Soweit, so düster für das alte Preußen. Die Rheinländer sind in Berlin angekommen und das obergärige Bier fließt aus mehreren Zapfhähnen in den Hauptstadtkneipen. Daß Kölsch Bier ist, bestätigen zwar Brauer, kölsche Kneipiers und chemische Analysen - allein: Es schmeckt nicht wie Bier, und auch die bis zu 4,9 Prozent Alkohol können den trübsinnigen Schaum, der an Spülwasser erinnert, nur ergänzen. Immerhin, weil es nicht nach Bier schmeckt, ist es leicht zu schlucken und führt - inzwischen nicht nur Rheinländer - in verschiedene Stadien des Deliriums.

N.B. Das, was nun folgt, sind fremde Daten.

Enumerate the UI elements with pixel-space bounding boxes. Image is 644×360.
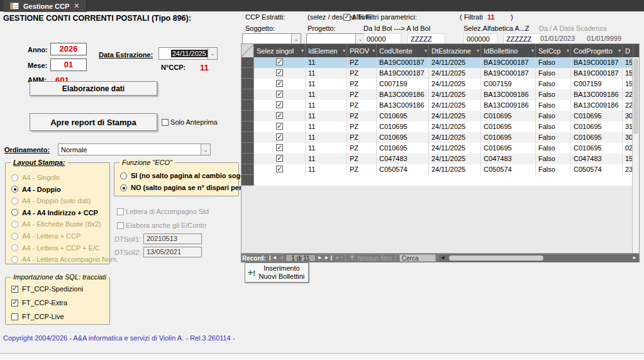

Diesen wollen wir heute ins Auge blicken und dabei die rheinländischen Bastionen erkunden. Fangen wir überschaubar an: Das Piccolo ist die kleinste der Kölsch-Kneipen. Wer kein Kölsch (0,2l für 2,80 Mark) mag, dem serviert der Wirt Thomas Koch Weizen oder eine Reihe ausgesuchter Weine. Der Flammekuchen (8 Mark) ist legendär, doch Küchenchef Andreas Schmid bietet auch andere "junge wilde" Leckereien (bis 32 Mark). Die Wände sind mit Bildern trinkender Politprominenz gepflastert und selbst neben dem Urinal prostet Dir Theo Waigel (er soll kürzlich eine Augenbrauerei in München eröffnet haben) zu. Durch das Hinterzimmer wurde das Piccolo schnell zum Stammlokal der donnerstäglichen Nach-Netzwerk-Runden. Doch inzwischen hat sich der Treffpunkt fraktionsübergreifend herumgesprochen.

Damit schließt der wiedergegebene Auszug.